Chhattisgarh State Cricket Sangh
- Sport: Cricket
- Jurisdiction: Chhattisgarh, India
- Abbreviation: CSCS
- Founded: 2000
- Affiliation: Board of Control for Cricket in India
- Regional affiliation: Central
- Headquarters: Shaheed Veer Narayan Singh International Cricket Stadium, Naya Raipur
- Location: Naya Raipur, Chhattisgarh, India
- President: V Mohan Das
- CEO: Hari Gundlapalli
- Secretary: Vitesh Agarwal

Official website
- www.cricketcscs.tv
- India

= Chhattisgarh State Cricket Sangh =

Governing body of cricket activities in Chhattisgarh, India

Chhattisgarh State Cricket Sangh is the governing body of the cricket activities in the Chhattisgarh state of India and the Chhattisgarh cricket team. It is affiliated to the Board of Control for Cricket in India as full member since February 2016.

==History==
In 2013/14, Chhattisgarh Under-16 and Under-25 teams finished at the bottom of their respective groups in the Vijay Merchant Trophy's zonal league and CK Nayudu Trophy's plate league, respectively. Their Under-19 team, however, finished third in their group in the Cooch Behar Trophy plate league and missed qualifying for the semi-finals of the lower tier by a whisker.

According to the BCCI regulations, an associate member can be promoted as a full member if the said member is an Associate Member for a continuous period of five cricketing seasons, and such a member satisfies the board that the game in its jurisdiction has reached a standard justifying its participation in the national tournament of Ranji Trophy.

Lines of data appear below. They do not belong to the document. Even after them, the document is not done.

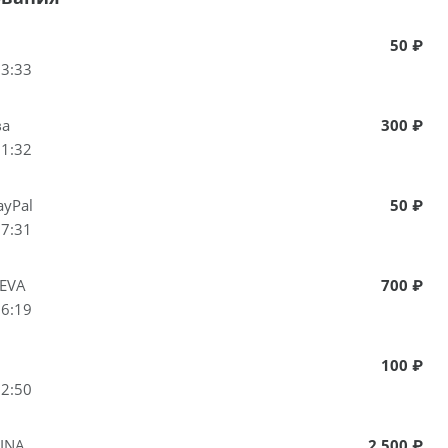
50 ₽
13:33
ва
300 ₽
21:32
ayPal
50 ₽
17:31
EEVA
700 ₽
16:19
100 ₽
12:50
INA
2 500 ₽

Chhattisgarh along with the Sikkim Cricket Association, Manipur Cricket Association and Bihar Cricket Association are BCCI's associate members. As an associate member, CSCS gets an annual grant of Rs 75 lakh from the BCCI.

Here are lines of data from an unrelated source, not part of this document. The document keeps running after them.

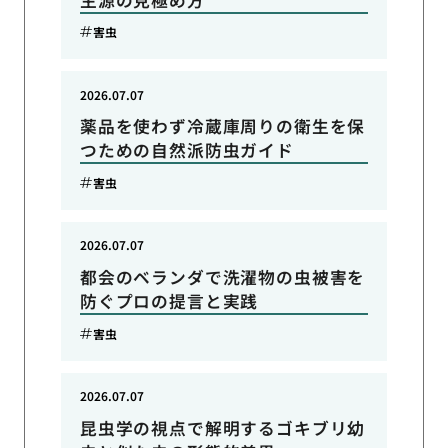
害虫
2026.07.07
薬品を使わず冷蔵庫周りの衛生を保
つための自然派防虫ガイド
害虫
2026.07.07
都会のベランダで洗濯物の虫被害を
防ぐプロの提言と実践
害虫
2026.07.07
昆虫学の視点で解明するゴキブリ幼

Chhattisgarh State Cricket Sangh also had a cricket academy which is affiliated to the National Cricket Academy and instructors from the NCA visits the academy at regular intervals to provide necessary guidance.

== Chhattisgarh Cricket Premier League ==
In 2024, the CSCS launched a Twenty20 franchise cricket league, the Chhattisgarh Cricket Premier League (CCPL).

==Tournaments==
CSCS conducts an inter-district tournament for all age groups in which 19 teams - 18 districts and the Bhilai Steel Plant as an invitational team - participate annually. The tournament, with an incentive to represent the state team, has given a ray of hope to kids in the state which has been dealing with a severe Naxal threat.

==Home ground==
Shaheed Veer Narayan Singh International Cricket Stadium in Naya Raipur is one of the 10 stadiums in the state that can host first-class games.